GeneLogic has 17 drug candidates in its drug repositioning program. Sosei, a Japanese company with a reprofiling focus, has 16 compounds in its product pipeline. Xanthus has two products in Phase I and one in pre-clinical testing, while Neurocure and Arachnova both have one compound each in Phase I and II trials and one in a preclinical stage. "If even 10% of shelved compounds are repositioned into beneficial drugs, the returns would be great," says Chizuke Koseki, head of the drug reprofiling platform of Sosei.

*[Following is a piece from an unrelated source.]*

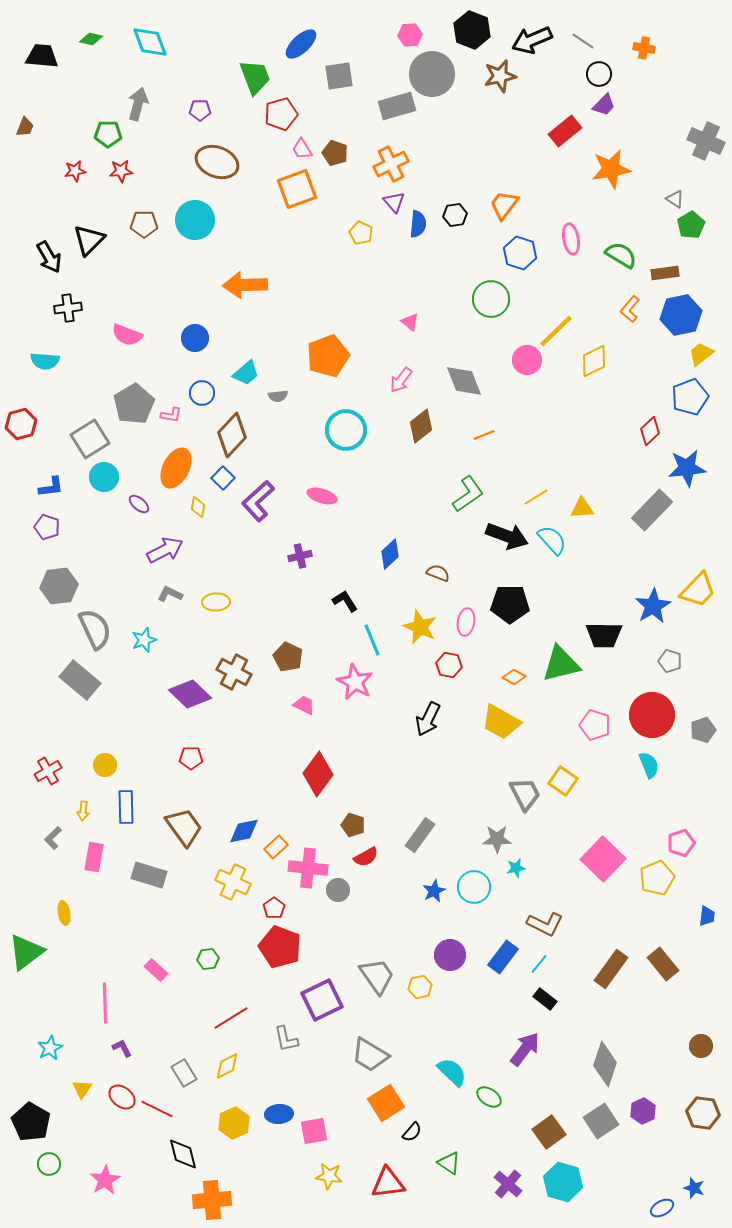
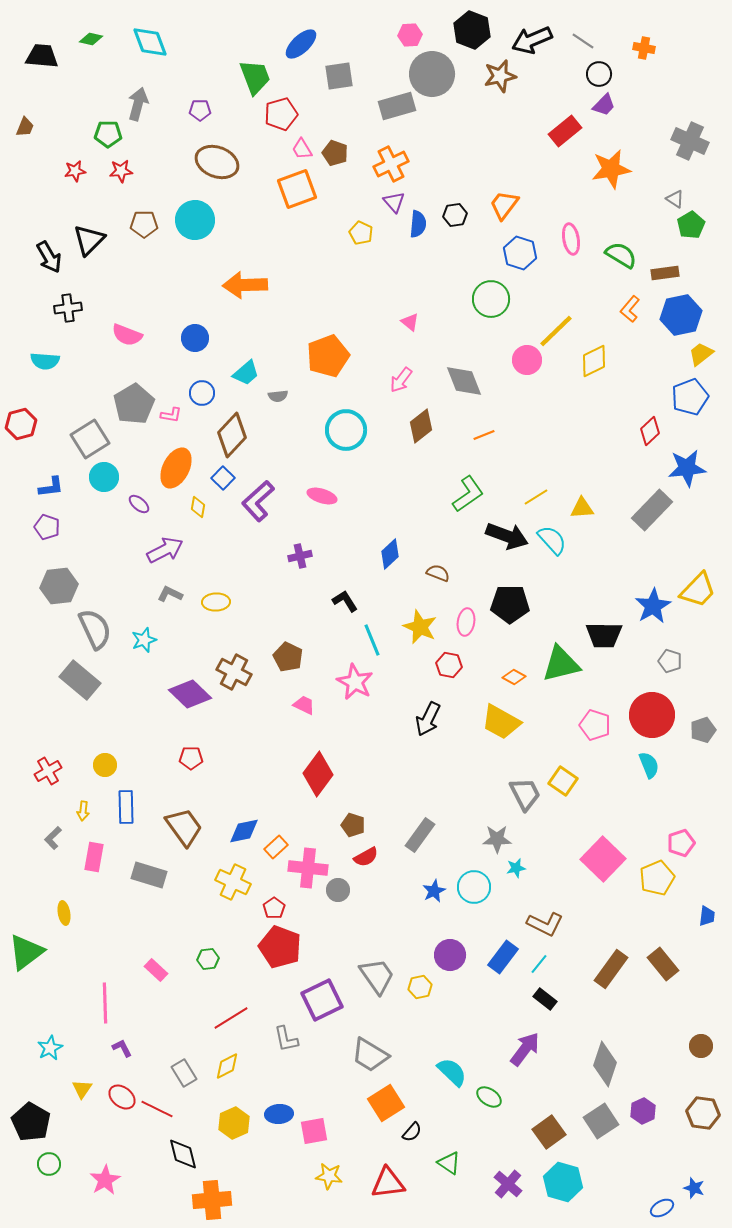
gray cross at (706, 141): moved 16 px left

Such expectations aren't lost on venture capitalists. The average repositioning company has raised about $110 million, mostly from VCs, according to industry reports, and most are privately held. However, GeneLogic is publicly traded, and Boston-based Combinatorx, which develops new medicines from combinations of approved drugs, plans to reschedule an IPO that was shelved in March. The company declines to comment on specifics, as did analysts who cover repositioning companies.